The KnuVerse software portfolio provides support for passive and active voice authentication for applications. (Source: KnuEdge)

But along the way, the company realized that their voice software would require a more scalable platform for things like multiple speaker real-time authentication, especially if it was going to be used to listen in on millions of sound streams and use more sophisticated voice algorithms. So they set out to develop a scalable processor node that is built from 8 “Tiny DSPs”, or Digital Signal Processors, sharing a small memory store (2.256 MB). To enable scaling, they added a Level 1 router to interconnect clusters of 8 nodes, and then scaled to 4 “Superclusters” of 8 clusters with very low latency. So if you follow the arithmetic, this amounts to 256 DSPs per die, all interconected by the LambdaFabric.

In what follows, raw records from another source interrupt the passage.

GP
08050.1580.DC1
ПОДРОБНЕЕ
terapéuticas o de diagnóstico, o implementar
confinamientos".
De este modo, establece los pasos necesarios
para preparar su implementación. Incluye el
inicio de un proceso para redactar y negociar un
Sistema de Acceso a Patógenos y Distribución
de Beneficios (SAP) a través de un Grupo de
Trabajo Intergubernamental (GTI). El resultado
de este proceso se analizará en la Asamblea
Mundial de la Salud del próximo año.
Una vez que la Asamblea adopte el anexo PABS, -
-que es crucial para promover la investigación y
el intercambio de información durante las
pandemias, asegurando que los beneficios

The Hermosa chip delivers 256 DSPs in a package, as well as the LambdaFabric on die. (Source: KnuEdge)

They company went on to say that the LambdaFabric can scale this architecture to 512,000 chips across multiple racks, using optical connections. While they use PCIe within a chassis for multiple Hermosas, they provide direct connectivity between cards, keeping latency down to 247 nanoseconds (ns), and then provide optical links to leap to the next chassis, rack or row, keeping latency down to an impressive 400ns across the network.

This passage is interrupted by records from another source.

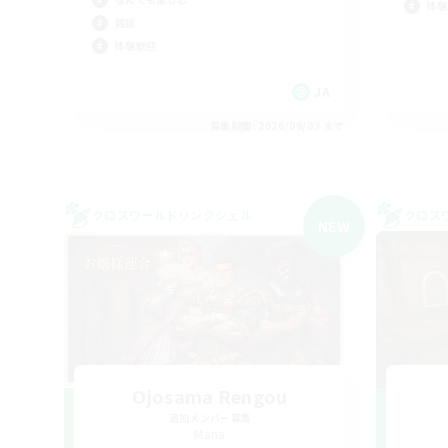
体験
雑談
体験歓迎
JA
募集期間: 2026/09/03 まで
クロスワールドリンクシェル
クロス
NEW
Ojosama Rengou
追加メンバー募集
Mana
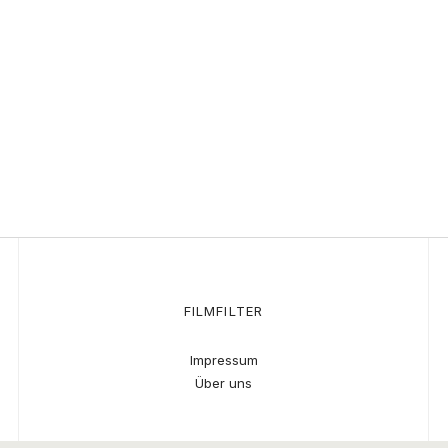
FILMFILTER
Impressum
Über uns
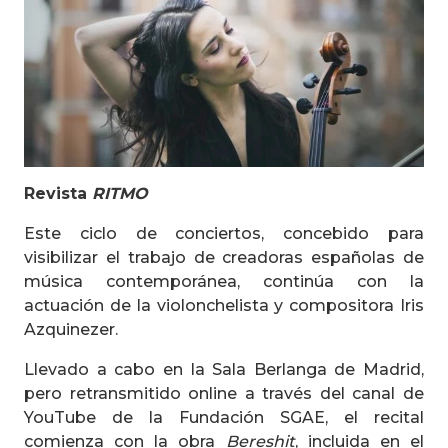
Revista
RITMO
Este ciclo de conciertos, concebido para
visibilizar el trabajo de creadoras españolas de
música contemporánea, continúa con la
actuación de la violonchelista y compositora Iris
Azquinezer.
Llevado a cabo en la Sala Berlanga de Madrid,
pero retransmitido online a través del canal de
YouTube de la Fundación SGAE, el recital
comienza con la obra
Bereshit
, incluida en el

The LambdaFabric provides scalability while keeping latency very low. (Source: KnuEdge)

What is KNUPATH good for?

Since each node has a small amount of (shared) memory between the DSPs, and a low latency fabric to pass the resulting computation to the next node, this looks like a so-called data-flow architecture. Set up the initial state, and then follow the bouncing ball as far and deep as you’d like. The company believes this architecture will fit well with IoT data processing, signal processing (telco, aerospace and satellites) and Machine Learning applications. The dataflow architectural concept has adherents in the Deep Learning academic community as well as forming the basis for the highly anticipated products from startup Wave Computing.

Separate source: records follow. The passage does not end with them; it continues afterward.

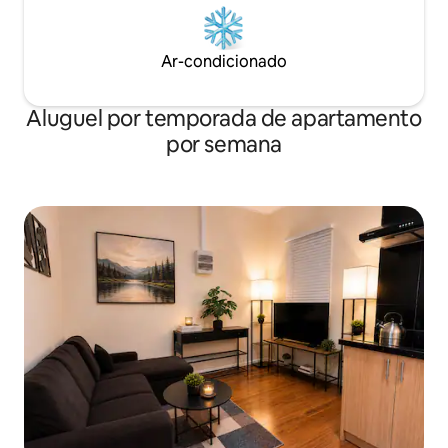
Ar-condicionado
Aluguel por temporada de apartamento
por semana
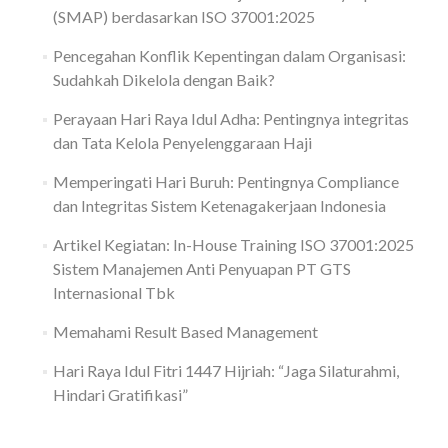
(SMAP) berdasarkan ISO 37001:2025
Pencegahan Konflik Kepentingan dalam Organisasi:
Sudahkah Dikelola dengan Baik?
Perayaan Hari Raya Idul Adha: Pentingnya integritas
dan Tata Kelola Penyelenggaraan Haji
Memperingati Hari Buruh: Pentingnya Compliance
dan Integritas Sistem Ketenagakerjaan Indonesia
Artikel Kegiatan: In-House Training ISO 37001:2025
Sistem Manajemen Anti Penyuapan PT GTS
Internasional Tbk
Memahami Result Based Management
Hari Raya Idul Fitri 1447 Hijriah: “Jaga Silaturahmi,
Hindari Gratifikasi”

Certainly this approach could provide a massively parallel architecture for people able to exploit its scalability. However, when asked about how one would actually program one of these things, the company referenced their own implementation of MPI (Message Passing Interface), which they of course call KPI. This implies that the programming and distribution of a problem across the massively parallel array of nodes will be left as an exercise for the C++ programmer, instead of supporting the popular Deep Learning (DNN) frameworks and optimized libraries such as NVIDIA’s CuDNN, Torch, Theano, Café and Google’s TensorFlow, which the search giant uses for the Tensor Processing Unit, or TPU. This could limit early adoption to those companies or institutions within the HPC community who are accustomed to such heavy lifting, such as supercomputing centers, at least until KnuEdge develops the needed libraries to improve ease of use and adoption.

Where do we go from here?

The real challenge for this and other attempts to model computing architectures on neural systems is to be able to compute more efficiently and produce more accurate results than can be achieved today with GPUs and well-understood algorithms like convolution and recurrent deep neural networks. It will take time for early adopters to figure out how to use this hardware to mimic the neural learning behavior of a brain. In fact, some question whether it is too early to mimic the brain’s function in silicon when it is still not well understood by neural scientists.

Fortunately, the company says they have “patient” investors who are willing to give the KnuEdge team time to experiment and “swing for the fences”. They certainly have a lot on their plates for a small company, but their innovative architecture shows that Machine Learning researchers will be able to explore many alternatives in the coming years in their quest to build learning machines that may one day approach intelligence.